The “Boeing Contribution” had been a flop. M-Cab had not been convincing. Haueter and Phillips wanted to blame the plane. It looked like Boeing was about to lose.

“It’s a feeling of banging our heads against the wall,” sighed Kerrigan.

They could not understand why Haueter and Phillips had become so narrowly focused on the plane. There were no conclusive data that showed there had been a jam—no scrapes, no marks. Yes, they had discovered a new failure in the rudder system, but there was no proof it had occurred on 427. Haueter and Phillips had a purely circumstantial case and had not seriously considered the circumstances on the other side, which suggested the pilots had caused the crash.

“You would hope the management of the NTSB doesn’t form opinions ahead of time,” Howes said, but everyone in the room knew that was wishful thinking. All three engineers thought the NTSB was obsessed with finding a cause for the crash and making sure the board did not end up with another unsolved case.

McGrew acknowledged that Boeing had made a few strategic mistakes in the investigation. The whole episode had been an education for him about the politics of aviation safety. He had always believed that all you needed to prove a point was solid data, but this investigation showed that the NTSB was getting more and more political under Hall and that Boeing had to play the political game if it wanted to succeed. McGrew said he had not done a good job of communicating with Hall and other NTSB officials along the way.

The realization that Boeing was about to lose was especially painful because so many employees had invested so much time in the investigation over the past two years. “People have burned a lot of hours on this,” said Howes. “To have it come down to something we don’t think is right is very discouraging.”

Deep down, McGrew was convinced that the pilots caused the crash, but he didn’t think there was enough evidence to list that as the probable cause. “We still cannot say we know what made the rudder go in. We think we know, but we’ll never know for sure.”

A friend called Brett the day after Boeing’s announcement about the thermal shock discovery. “Hey, did you hear? They found the cause of Joan’s crash.”

Brett rushed out and bought the November 2 Chicago Tribune, but the paper did not have anything about the discovery. He found an item in the Wall Street Journal two days later, but it was a short story that did not capture the magnitude of the finding. He was losing hope that they would ever be able to prove what had happened. It was clear the rudder was to blame.
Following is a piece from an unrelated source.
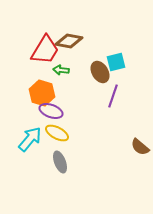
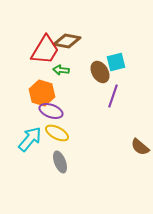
brown diamond: moved 2 px left
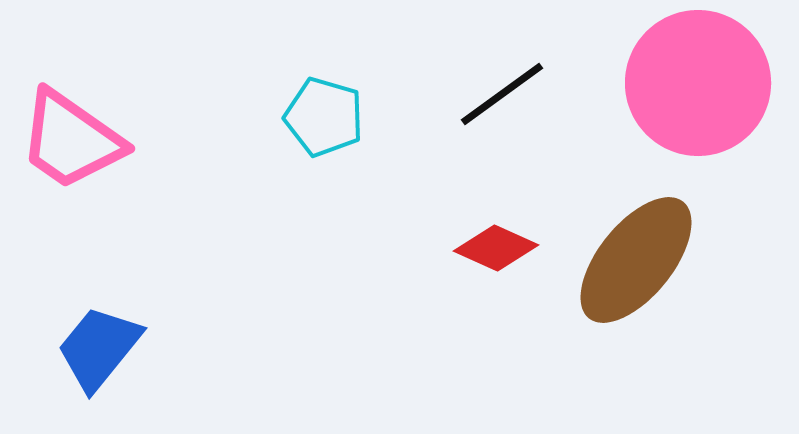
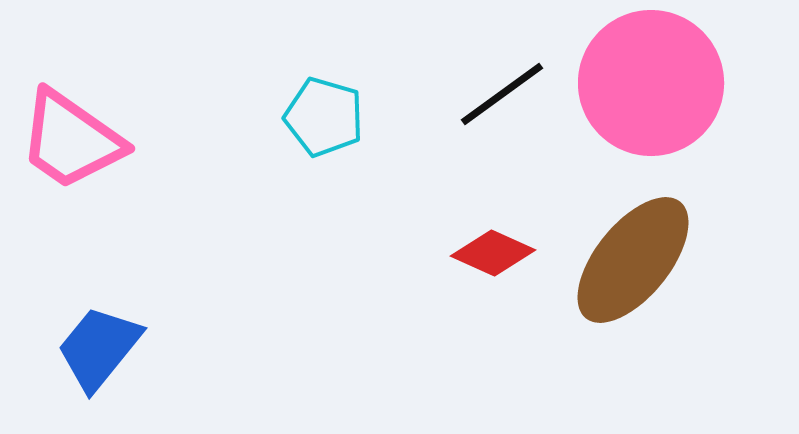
pink circle: moved 47 px left
red diamond: moved 3 px left, 5 px down
brown ellipse: moved 3 px left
Why couldn’t the NTSB finally pin it on Boeing and USAir?

“I feel like Nicole Brown Simpson’s relatives,” Brett said. “There’s this mass of information, but they can’t get a conviction.”

He had gotten a mixed response from entertainment companies when he made his pitch about T. Rex’s Dino World Cafe. Everyone seemed to like the concept, but nobody would commit any money for a prototype. After several rejections from big companies, Brett decided to raise the money himself. He would give it a year. If he didn’t succeed, he’d find a new job.
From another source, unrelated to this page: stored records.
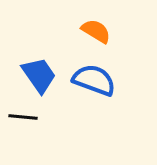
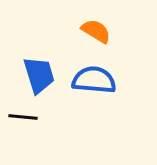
blue trapezoid: rotated 18 degrees clockwise
blue semicircle: rotated 15 degrees counterclockwise
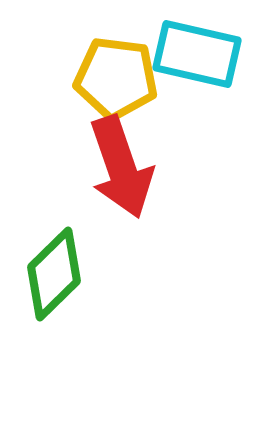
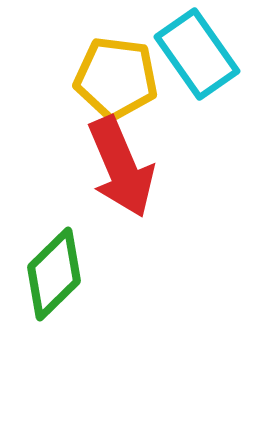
cyan rectangle: rotated 42 degrees clockwise
red arrow: rotated 4 degrees counterclockwise
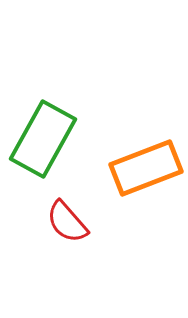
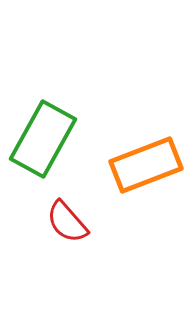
orange rectangle: moved 3 px up
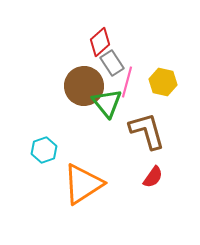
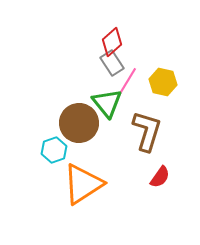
red diamond: moved 12 px right
pink line: rotated 16 degrees clockwise
brown circle: moved 5 px left, 37 px down
brown L-shape: rotated 33 degrees clockwise
cyan hexagon: moved 10 px right
red semicircle: moved 7 px right
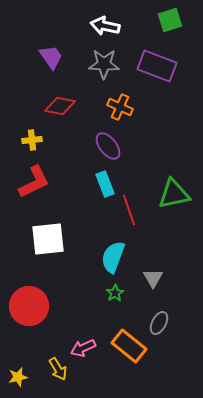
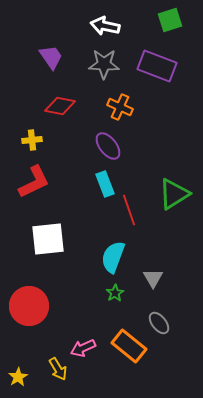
green triangle: rotated 20 degrees counterclockwise
gray ellipse: rotated 65 degrees counterclockwise
yellow star: rotated 18 degrees counterclockwise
The possibility of getting rich from the restaurant was one of the driving forces for him, but he did not think of his lawsuit that way. It was a tool of vengeance. “The money doesn’t mean that much. I got a fair amount from life insurance and that hasn’t brought me any happiness.”

He said he had finally realized that Boeing and USAir were both so huge that even a multimillion-dollar payment would barely cause a ripple in their finances. “There isn’t enough money in the world to make them suffer,” he said. In his view, Boeing and USAir were ducking responsibility in their court filings and public statements about the crash. Brett told Demetrio that in order to settle the suit he wanted an admission of guilt from the companies.

“You and I will be a fossil on another planet before that happens,” Demetrio said.

On January 15, 1997, Brett happened to flip on the TV as he sat down to eat his lunch. A network was covering Vice President Al Gore’s speech to a conference on aviation safety and security.